Padilla was probably a bad actor, I have seen nothing in his resume that would lead me to hire him as a youth counselor, but was he a terrorist? Who knows? That is the problem.
Had the government arrested him and presented it’s evidence in a court of law, as is done every day, in conspiracies great and small in every city in this country, had Padilla been afforded the guarantees of the constitution of the nation of which he was a citizen, we might have learned the truth.
Now we probably never will, because what the government did was search for shortcuts, the law was inconvenient, due process, criminal procedure, rights of the accused, all that stuff was an impediment to the speedy production of positive results in their war on terror public relations campaign, which followed on the heels of 9/11 and continues unabated to this day.
Padilla was shipped off to a Naval brig in Charleston to spend the next three and one half years in total isolation, held in constant darkness, or constant light, under extremes of temperature, subjected to physical and psychological “enhanced interrogation methods,” the Bush administration’s Orwellian euphemism for torture.

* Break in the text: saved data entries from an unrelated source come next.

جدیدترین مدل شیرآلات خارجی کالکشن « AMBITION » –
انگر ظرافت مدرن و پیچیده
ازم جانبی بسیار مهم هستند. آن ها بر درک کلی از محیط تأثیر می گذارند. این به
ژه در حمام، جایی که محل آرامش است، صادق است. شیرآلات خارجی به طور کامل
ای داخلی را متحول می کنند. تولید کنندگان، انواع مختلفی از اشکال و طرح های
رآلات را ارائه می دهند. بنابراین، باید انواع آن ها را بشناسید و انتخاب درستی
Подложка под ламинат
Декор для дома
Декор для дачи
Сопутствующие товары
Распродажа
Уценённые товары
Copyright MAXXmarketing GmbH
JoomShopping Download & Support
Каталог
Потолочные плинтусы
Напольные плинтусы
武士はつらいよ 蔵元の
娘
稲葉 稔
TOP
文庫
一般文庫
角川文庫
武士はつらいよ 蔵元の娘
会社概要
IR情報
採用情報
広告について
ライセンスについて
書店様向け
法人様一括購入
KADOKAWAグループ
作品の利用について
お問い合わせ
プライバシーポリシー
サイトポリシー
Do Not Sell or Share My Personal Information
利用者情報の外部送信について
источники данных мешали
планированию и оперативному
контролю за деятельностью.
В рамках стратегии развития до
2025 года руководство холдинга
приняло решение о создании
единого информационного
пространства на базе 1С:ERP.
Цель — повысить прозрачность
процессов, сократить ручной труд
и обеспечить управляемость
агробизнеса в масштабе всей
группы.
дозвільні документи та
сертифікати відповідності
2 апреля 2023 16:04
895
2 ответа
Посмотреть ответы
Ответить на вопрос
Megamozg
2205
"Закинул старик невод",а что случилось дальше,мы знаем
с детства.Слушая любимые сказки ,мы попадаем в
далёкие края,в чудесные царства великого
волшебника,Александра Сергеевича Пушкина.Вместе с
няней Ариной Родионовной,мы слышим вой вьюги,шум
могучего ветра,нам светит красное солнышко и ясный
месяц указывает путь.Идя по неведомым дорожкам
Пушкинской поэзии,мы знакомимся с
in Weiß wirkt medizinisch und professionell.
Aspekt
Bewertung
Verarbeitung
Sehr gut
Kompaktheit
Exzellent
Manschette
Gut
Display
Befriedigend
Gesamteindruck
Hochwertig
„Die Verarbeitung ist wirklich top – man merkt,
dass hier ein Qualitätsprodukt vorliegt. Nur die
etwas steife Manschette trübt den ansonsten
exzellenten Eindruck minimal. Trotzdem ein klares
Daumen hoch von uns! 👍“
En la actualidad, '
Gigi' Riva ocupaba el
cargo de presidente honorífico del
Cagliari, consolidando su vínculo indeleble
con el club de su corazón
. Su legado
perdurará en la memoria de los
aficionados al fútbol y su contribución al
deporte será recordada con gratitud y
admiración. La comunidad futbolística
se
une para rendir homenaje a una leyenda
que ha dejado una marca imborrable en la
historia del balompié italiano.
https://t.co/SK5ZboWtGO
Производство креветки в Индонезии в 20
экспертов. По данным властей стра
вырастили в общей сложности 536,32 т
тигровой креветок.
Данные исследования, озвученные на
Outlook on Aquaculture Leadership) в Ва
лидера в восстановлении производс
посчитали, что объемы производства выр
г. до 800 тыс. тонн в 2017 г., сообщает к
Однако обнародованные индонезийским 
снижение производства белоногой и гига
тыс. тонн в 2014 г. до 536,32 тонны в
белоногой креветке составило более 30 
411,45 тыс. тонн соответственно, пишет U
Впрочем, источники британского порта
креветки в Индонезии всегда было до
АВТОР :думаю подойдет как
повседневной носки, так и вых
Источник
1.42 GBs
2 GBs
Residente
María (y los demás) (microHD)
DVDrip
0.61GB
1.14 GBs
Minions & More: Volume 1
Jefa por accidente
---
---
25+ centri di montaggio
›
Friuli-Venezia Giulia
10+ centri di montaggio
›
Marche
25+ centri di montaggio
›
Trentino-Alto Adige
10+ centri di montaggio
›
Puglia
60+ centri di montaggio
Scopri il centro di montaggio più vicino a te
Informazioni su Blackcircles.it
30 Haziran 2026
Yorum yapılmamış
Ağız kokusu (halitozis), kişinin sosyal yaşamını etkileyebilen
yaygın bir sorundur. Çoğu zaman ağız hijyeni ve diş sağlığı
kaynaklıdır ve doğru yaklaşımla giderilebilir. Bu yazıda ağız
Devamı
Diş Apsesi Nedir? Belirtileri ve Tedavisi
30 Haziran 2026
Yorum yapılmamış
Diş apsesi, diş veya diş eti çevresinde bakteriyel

And the government got nothing. Nothing.
When all was said and done, after more than three years of criminal treatment, the government, faced with the likelihood that the courts were about to require them to put up or shut up, finally indicted Padilla on the three conspiracy charges of which, last week, he was ultimately convicted.
Padilla was never charged with being a member of al Queada, he was never charged with being a dirty bomber, he was not indicted on nor was he ever charged with any what was alleged at the beginning of this exercise in injustice over three years before.
Our current Attorney General, Alberto Gonzales last week called the conviction of Jose Padilla and his co-conspirators ” a significant victory in our efforts to fight the threat posed by terrorists and their supporters.”
If holding an American citizen or anyone else, for years, years, in military custody, without charging him with a crime, subjecting him to torture during the entire period, and then failing to indict or convict him of anything close to what they originally alleged is “a significant victory” then it helps me to understand their constant claims of significant progress in Iraq or in the “War on Terror.”
Make no mistake, this was no victory. This was a failure of our system of justice deliberately brought about by an executive department and two Attorneys General who had, and have, nothing but, disdain, in fact, utter contempt for the American system of justice and for due process of law.
I’m not bleeding for Jose Padilla here, I doubt if Jose even knows who he is at this point.
By accounts that I have read he has been driven insane by the circumstances of his confinement. It is reported that as part of the process of breaking him down he was forced to sign documents with the name “John Doe.” One of their goals was to relieve him of his personal identity, they succeeded, all too well.
The government on Thursday convicted “John Doe” of three counts of conspiring to participate in terrorist acts. They can do the same to me, more importantly, they can do the same to you.
They have spared no expense of time, energy and money over the last six years. they have gone to great lengths in establishing shortcuts that enable them to investigate, arrest, imprison and torture any one they want, at any time and for any reason.
To this government, this Cheney/Bush administration, this criminal enterprise that is destroying America one liberty at a time, we are all, each and every one of us “John Doe.”